Mohican lui répondit en assez bon anglais, mais d’un ton bas, monotone et guttural.

– Les enfants de Miquon n’aiment pas la vue du sang ; et cependant ce jeune aigle a été frappé par la main qui aurait dû s’abstenir de lui faire le moindre mal.

– Mohican ! vieux. John ! s’écria le juge avec une sorte d’horreur, et en tournant sa physionomie franche et ouverte, du côté du blessé, comme pour en appeler à lui-même ; crois-tu donc que ma main ait jamais répandu volontairement le sang d’un homme ? Fi. ! fi ! la religion devrait t’apprendre à juger plus favorablement de ton prochain.

– Le malin esprit s’introduit quelquefois dans le meilleur cœur, dit John d’un ton expressif, fixant toujours les yeux sur le juge, comme pour chercher à lire dans le fond de ses pensées ; mais mon frère dit la vérité ; sa main n’a jamais ôté la vie à personne, non pas même quand les enfants de notre puissant père d’Angleterre rougissaient les eaux de nos rivières du sang de son peuple.

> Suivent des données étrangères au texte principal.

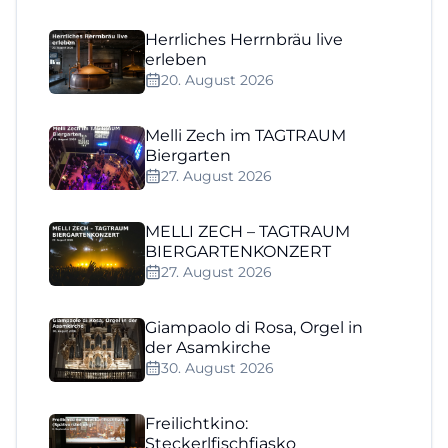
Herrliches Herrnbräu live
erleben
20. August 2026
Melli Zech im TAGTRAUM
Biergarten
27. August 2026
MELLI ZECH – TAGTRAUM
BIERGARTENKONZERT
27. August 2026
Giampaolo di Rosa, Orgel in
der Asamkirche
30. August 2026
Freilichtkino:
Steckerlfischfiasko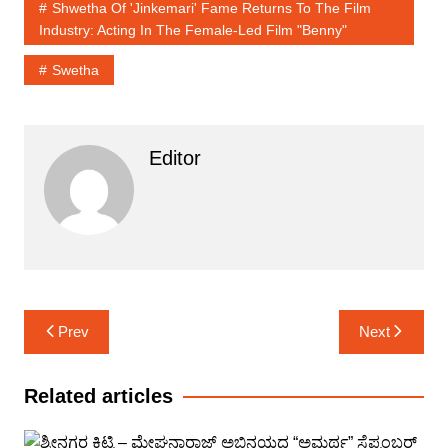
Shwetha Of 'Jinkemari' Fame Returns To The Film
Industry: Acting In The Female-Led Film "Benny"
Swetha
Editor
Post
Prev
Next
navigation
Related articles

– Bien sûrement, John, dit M. Grant avec douceur, vous n’avez pas oublié le précepte de notre divin Sauveur : – Ne jugez pas, pour ne pas être jugé. – Quel motif aurait pu avoir le juge Temple pour blesser un jeune homme qui lui est inconnu, dont il n’a à attendre ni bien ni mal ?

L’Indien l’écouta avec respect, sans cesser d’examiner avec, attention la physionomie de M. Temple, et lorsque le ministre eut cessé de parler il tendit la main au juge, et dit avec énergie :

– Il est innocent. Mon frère n’a pas eu de mauvaises intentions.

Marmaduke reçut avec un sourire de bienveillance la main qui lui était présentée, prouvant ainsi que, s’il était surpris des soupçons qu’avait conçus le vieil Indien, du moins il n’en conservait aucun ressentiment. Pendant ce temps, le blessé regardait alternativement le juge et Mohican avec un air de pitié dédaigneuse. Enfin, la pacification terminée, John songea à s’acquitter des fonctions qu’il était venu remplir.